Anybody have any ideas about quick horsepower for the 2.4 Altimas? Also Do the cheaper chips do anything for them hp wise? 
Sent from AutoGuide.com Free App


----------



## smj999smj (Jan 1, 2006)

Don't waste your money on the "cheap chips." Most of them just use a resitor in place of teh intake air temp sensor to give a false reading to the ECM. The result is a slightly richer mixture and little to no gain in noticeable performance. There really isn't much "on the cheap" that will give you significant gains. Advancing the ignition timing about 3 degrees over the stock spec tends to "wake up" most Nissan engines. Keep it tuned up using a good set of wires (ie NGK) and NGK plugs and Nissan cap & rotor. More than that and you'll be lookiing at making exhaust and intake mods, cams, remapped ECM, etc., not of which I would consider "cheap."


----------



## aallttiimmaa (Mar 9, 2013)

Awesome thanks for the info! What do u recommend on the exhaust, intake, and ecu? How do u remap it? Thanks again! 

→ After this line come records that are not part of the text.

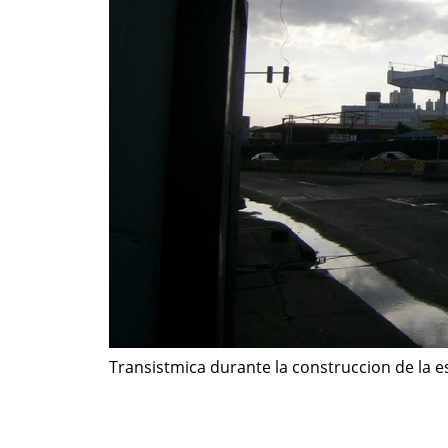
Transistmica durante la construccion de la e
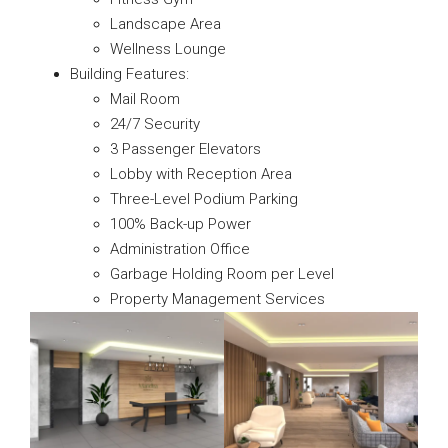
Landscape Area
Wellness Lounge
Building Features:
Mail Room
24/7 Security
3 Passenger Elevators
Lobby with Reception Area
Three-Level Podium Parking
100% Back-up Power
Administration Office
Garbage Holding Room per Level
Property Management Services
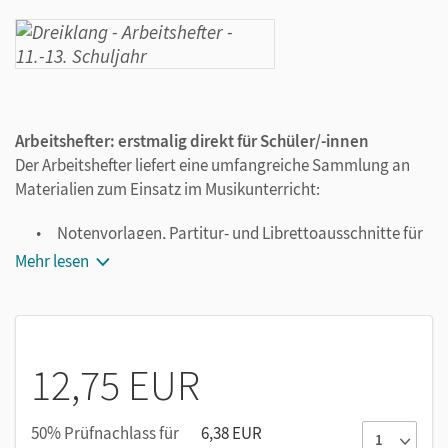
Arbeitshefter: erstmalig direkt für Schüler/-innen
Der Arbeitshefter liefert eine umfangreiche Sammlung an
Materialien zum Einsatz im Musikunterricht:
Notenvorlagen, Partitur- und Librettoausschnitte für
die Analyse
Mehr lesen
Liedtexte, Mitspielsätze sowie einfache
Klavierbegleitungen
Textvorlagen wie Librettoauszüge, Liedtexte oder
Gedichte
12,75 EUR
Differenzierungsaufgaben nach Grund- und
Leistungskursen
50% Prüfnachlass für
6,38 EUR
Unterlagen für Projekt- und Präsentationsarbeit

Sent from AutoGuide.com Free App


----------



## aallttiimmaa (Mar 9, 2013)

ECM*

Sent from AutoGuide.com Free App


----------



## smj999smj (Jan 1, 2006)

First you have to decide on what mods you are planning for your engine. Once you have that info, you would send your ECM out to a company like JWT to have them rework your ECM. As far as your mods, part of the equation will be if you need to have your vehicle pass state inspection and how tough your state is.


----------



## aallttiimmaa (Mar 9, 2013)

I see! I have a Megasquirt for the 2.4 motor but it's for an OBD1 car and the car I upgraded to its an OBD2 car. That is the reason for the other question about the adapter! Lol. 

Sent from AutoGuide.com Free App


----------